Pur essendo stato da giovane un fiero e sarcastico anticomunista, da uomo maturo e di successo si guadagnò l’odio del governo americano per i suoi contatti “comunisti” – o forse solo “libertari” – con la Cuba di Castro. È probabile che nella Cuba comunista Hemingway mettesse in gioco il rancore nei confronti di uno Stato, gli Stati Uniti d’America, che pur magnificandosi come lo Stato più democratico del mondo, aveva sfruttato i reduci della prima guerra mondiale facendone manodopera disperata e a buon mercato (cosa della quale, in effetti, egli era stato diretto testimone). E rievocasse l’appassionata simpatia per i lealisti spagnoli, perlopiù comunisti, socialisti, anarchici e liberali di sinistra, declamata in pubblico al Carnegie Hall e detestata dall’establishment americano di destra. La diffidenza del governo nei suoi confronti fu tale che la CIA raccolse su di lui un corposo fascicolo di indagini mai del tutto archiviato.

Hemingway con il fucile

Con gli anni attaccò anche il suo stesso corpo, prodigiosamente forte, che era stato il basamento delle sue certezze. Nella sua smania di azione, lo espose a incidenti di ogni sorta, ricavandone stressanti malattie e dolori permanenti. Per placare i morsi della delusione morale e delle sofferenze fisiche, abusò di alcol e di farmaci.

Vinse il Nobel (nel 1954) grazie a una lunga carriera, ma soprattutto per quello smilzo capolavoro che è Il vecchio e il mare. Nel ritratto dell’anziano pescatore cubano la cui gloriosa preda – un pesce spada –, agganciata alla barca, viene divorata dagli squali nel viaggio di ritorno verso la costa, Hemingway fece un vivido ritratto della sua stessa anima. Indomito fino alla fine, si sentiva depredato – come il vecchio pescatore cubano – del suo denaro e del suo lavoro e roso dall’interno dal cancro della depressione.

Infine, a 62 anni si suicidò.
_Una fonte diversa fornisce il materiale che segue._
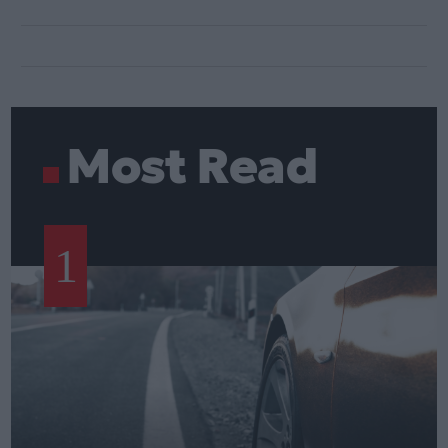
Most Read
1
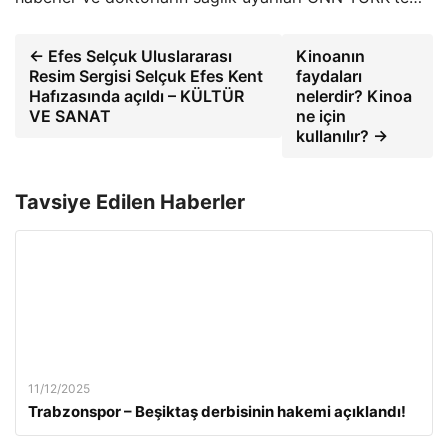
← Efes Selçuk Uluslararası
Kinoanın
Resim Sergisi Selçuk Efes Kent
faydaları
Hafızasında açıldı – KÜLTÜR
nelerdir? Kinoa
VE SANAT
ne için
kullanılır? →
Tavsiye Edilen Haberler
11/12/2025
Trabzonspor – Beşiktaş derbisinin hakemi açıklandı!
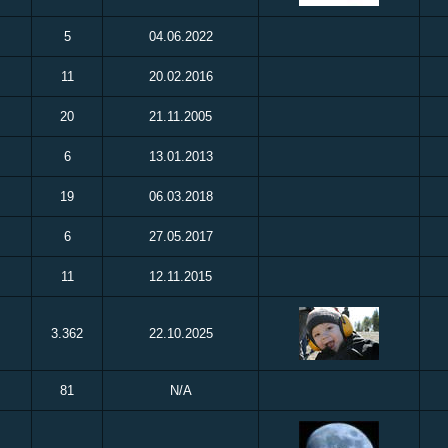
5
04.06.2022
11
20.02.2016
20
21.11.2005
6
13.01.2013
19
06.03.2018
6
27.05.2017
11
12.11.2015
3.362
22.10.2025
81
N/A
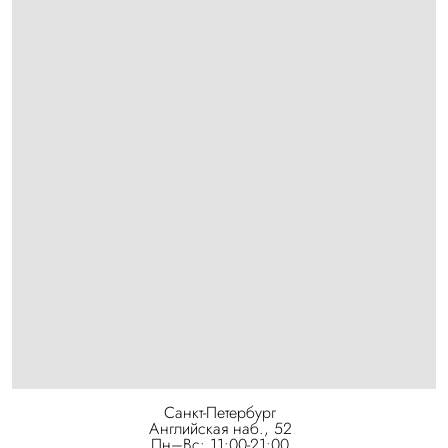
Санкт-Петербург
Английская наб., 52
Пн–Вс: 11:00-21:00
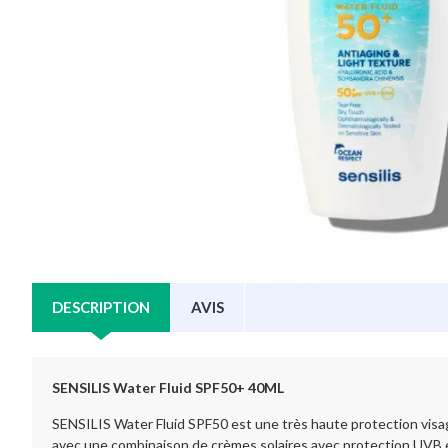
DESCRIPTION
AVIS
SENSILIS Water Fluid SPF50+ 40ML
SENSILIS Water Fluid SPF50 est une très haute protection visage 
avec une combinaison de crèmes solaires avec protection UVB et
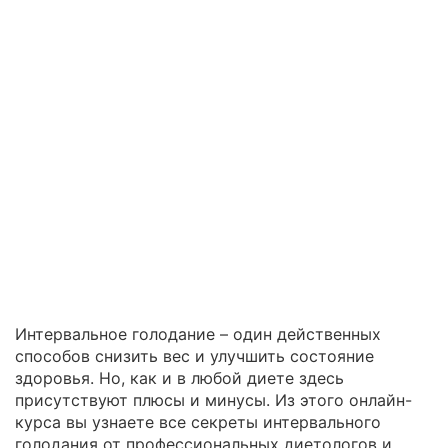
Интервальное голодание – один действенных
способов снизить вес и улучшить состояние
здоровья. Но, как и в любой диете здесь
присутствуют плюсы и минусы. Из этого онлайн-
курса вы узнаете все секреты интервального
голодания от профессиональных диетологов и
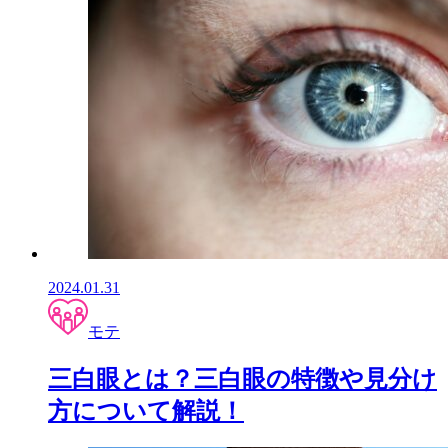
2024.01.31
モテ
三白眼とは？三白眼の特徴や見分け
方について解説！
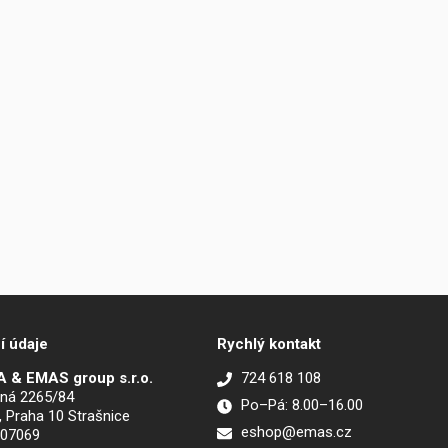
í údaje
Rychlý kontakt
 & EMAS group s.r.o.
724 618 108
ná 2265/84
Po–Pá: 8.00–16.00
, Praha 10 Strašnice
eshop@emas.cz
907069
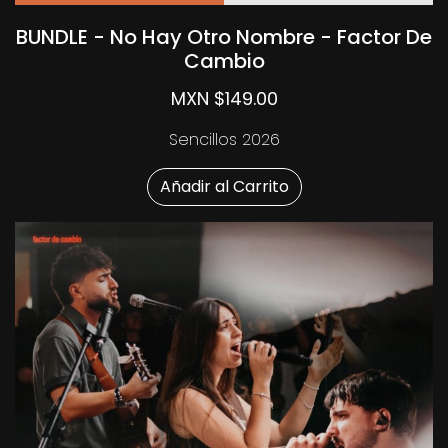
BUNDLE - No Hay Otro Nombre - Factor De
Cambio
MXN $149.00
Sencillos 2026
Añadir al Carrito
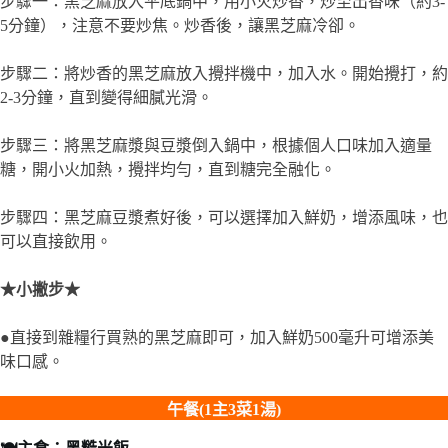
步驟一：黑芝麻放入平底鍋中，用小火炒香，炒至出香味（約3-
5分鐘），注意不要炒焦。炒香後，讓黑芝麻冷卻。
步驟二：將炒香的黑芝麻放入攪拌機中，加入水。開始攪打，約
2-3分鐘，直到變得細膩光滑。
步驟三：將黑芝麻漿與豆漿倒入鍋中，根據個人口味加入適量
糖，開小火加熱，攪拌均勻，直到糖完全融化。
步驟四：黑芝麻豆漿煮好後，可以選擇加入鮮奶，增添風味，也
可以直接飲用。
★小撇步★
●直接到雜糧行買熟的黑芝麻即可，加入鮮奶500毫升可增添美
味口感。
午餐(1主3菜1湯)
Divenuto oppositivo in modo sistematico, il suo vitalismo libertario gli si ritorse contro nei termini della lotta dell’uno contro tutti, una guerra continua che lo gettò nella disperazione. In fondo, non seppe adattarsi né al quieto godimento del successo, né agli affetti, che pure aveva creato e moltiplicato. La delusione di essere nato in un mondo avido e superficiale, ma anche l’accumulo dei sensi di colpa per una vita spesa nel tradire ogni legame pur di affermare una inafferrabile libertà, lo portarono infine a spararsi con lo stesso fucile con cui un tempo aveva abbattuto le grandi belve africane.


Note

  1. Secondo una testimonianza di uno dei figli di Ernest, Gregory Hemingway, la rivoltella con la quale si uccise il nonno Clarence venne recapitata l’anno successivo a Parigi al giovane Ernest come regalo di compleanno: pensiero gentile di sua madre. Ho impiegato vent’anni a inghiottire la morte di mio padre, disse una volta lo scrittore, non riuscivo a considerarla come possibile.
  2. Nel dicembre del 1940, Scott Fitzgerald morì a soli 44 anni per un attacco cardiaco e, da allora, Ernest vide accentuarsi il suo antico timore della morte. Difficile non vedere in questo sintomo ipocondriaco il segno di un senso di colpa inconscio, che andava a sommarsi a quello già poderoso nei confronti del padre morto suicida.